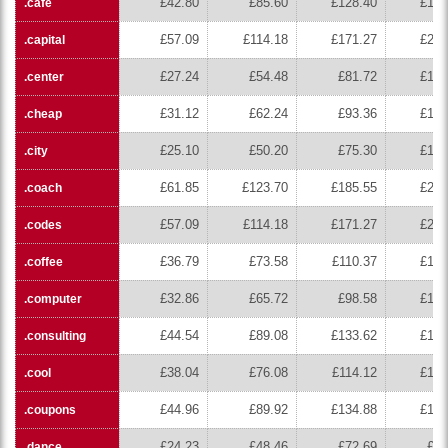
£42.80
£85.60
£128.40
£171
.cafe
£57.09
£114.18
£171.27
£228
.capital
£27.24
£54.48
£81.72
£108
.center
£31.12
£62.24
£93.36
£124
.cheap
£25.10
£50.20
£75.30
£100
.city
£61.85
£123.70
£185.55
£247
.coach
£57.09
£114.18
£171.27
£228
.codes
£36.79
£73.58
£110.37
£147
.coffee
£32.86
£65.72
£98.58
£131
.computer
£44.54
£89.08
£133.62
£178
.consulting
£38.04
£76.08
£114.12
£152
.cool
£44.96
£89.92
£134.88
£179
.coupons
£24.23
£48.46
£72.69
£96
.dance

______________________________

### WHAT IS REQUIRED
Repeat all entries exactly, pictures excluded.

### TASK RESULT
£42.80
£85.60
£128.40
£171
.cafe
£57.09
£114.18
£171.27
£228
.capital
£27.24
£54.48
£81.72
£108
.center
£31.12
£62.24
£93.36
£124
.cheap
£25.10
£50.20
£75.30
£100
.city
£61.85
£123.70
£185.55
£247
.coach
£57.09
£114.18
£171.27
£228
.codes
£36.79
£73.58
£110.37
£147
.coffee
£32.86
£65.72
£98.58
£131
.computer
£44.54
£89.08
£133.62
£178
.consulting
£38.04
£76.08
£114.12
£152
.cool
£44.96
£89.92
£134.88
£179
.coupons
£24.23
£48.46
£72.69
£96
.dance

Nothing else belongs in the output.